Mixed messages to ECR from Senior Academics

Blog posted on: 15 July 2015.

Is it just me are there lots of mixed messages on how to be successful in Academia?

This week I was presented to two different approaches on the standard I should set for myself. To be a workaholic or not to be a workaholic?

The first approach was published late last week in SCIENCE magazine Getting noticed is half the battle. I will not criticise the author directly, rather I will criticise the magazine for publishing it. This article features the success of yet another MAN in science who did so by working insane hours for years. One quote from his article that made my skin crawl is: "My wife-also a Ph.D. scientist-worked far less than I did; she took on the bulk of the domestic responsibilities." No you did not just say that!

Out of context that sounds pretty bad. So let me put it into context. The article is about how one person became successful. He worked harder than those around him, he was given opportunities to succeed and I imagine he deserves all the success he has found.

No. Context does not make it any better. You might think it. You might even talk to people about it. But you should NOT publish in one of the most prestigious journals in the world that your success occurred to the (assumed) detriment of your wife success. Sure she may have chosen that path and be happy with the decision. Everyone should be given the choice and how you make it is up to you.

But that does not make it okay to advertise to young scientists that we should commit all of your physical and emotion resources into our work. We should not advertise to women ECRs that we should come second nor should we teach our men to think that its okay to expect their careers to come first.

As a woman ECR reading this article it says to me: Only over-worked MEN will be the professors in a department (or successful depending on your measure). Forget that SCIENCE magazine, cause when I am a professor, head of a my own research group, head of a department or where ever I end up, I till take comfort in the fact that I will have mostly done this during the hours of 9 and 5.

So I finished reading this article and was feeling really angry. Enough to come to work and write this blog instead of doing "real science".

For me one really positive thing came out of this article. Surprising enough in the often 'dreaded' comments. In BethAnn McLaughlin comment she went on to say: "My mind simply can't function with these hours. I have no enthusiasm, creativity or balance when I'm working non-stop for more than a few weeks. I feel like death, eat poorly and don-t work out. "
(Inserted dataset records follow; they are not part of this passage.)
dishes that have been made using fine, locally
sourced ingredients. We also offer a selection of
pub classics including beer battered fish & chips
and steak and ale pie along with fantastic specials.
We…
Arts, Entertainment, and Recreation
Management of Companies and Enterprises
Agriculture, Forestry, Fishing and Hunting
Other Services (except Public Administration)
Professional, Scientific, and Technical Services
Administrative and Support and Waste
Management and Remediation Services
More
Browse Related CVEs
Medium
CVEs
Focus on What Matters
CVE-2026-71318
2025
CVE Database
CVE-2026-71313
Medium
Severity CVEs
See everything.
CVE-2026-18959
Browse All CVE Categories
Then goes on to say: "Science, Nature and other journals feature yet another 'successful man' who has a stay at home wife, a wife who puts her career second or wife who works for her husband in his lab feels like sandpaper on my psyche."

She nailed it for me.

So we each have a choice to make. If you want to work insanely long hours, and that brings enrichment to your life, than who I am to tell you what to do. But I will advocate for balance, be inspired by people who I respect and look for mentoring in people who are being good role models.

I prefer option two: Not to be a workaholic. Instead I will read articles in the conversation like: Workaholism isn't a valid requirement for advancing in science that was published in the wake of the Science article. In this article we are reminded that: "The sustained schedule of 80- to 100-hour working weeks, which the macho male academic claims has got him where he is today, is a myth." Hallelujah!
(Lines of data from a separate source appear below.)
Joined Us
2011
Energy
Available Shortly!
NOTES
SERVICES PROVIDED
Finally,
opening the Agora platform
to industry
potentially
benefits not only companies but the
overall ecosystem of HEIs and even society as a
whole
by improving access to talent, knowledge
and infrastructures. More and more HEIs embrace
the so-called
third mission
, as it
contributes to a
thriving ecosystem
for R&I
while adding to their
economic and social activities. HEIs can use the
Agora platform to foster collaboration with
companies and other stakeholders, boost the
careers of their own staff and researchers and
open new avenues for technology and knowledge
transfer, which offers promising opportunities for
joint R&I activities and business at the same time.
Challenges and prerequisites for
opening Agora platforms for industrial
He then goes on to say: "Thus, if the scientific community follows the advice on working hours and parenting offered by my Toronto colleague, we are then even further fostering a culture that directly holds back talented women from successful scientific careers. And that limits the quality and breadth of ideas and discoveries."

I will finish my rant with another quote from the conversation article which sums it up perfectly for me:

"Science demands a lot of its disciples, so scientists should take control, not be controlled. Young researchers should determine how, where and when they work best, should set themselves rules, and then should try to stick to them."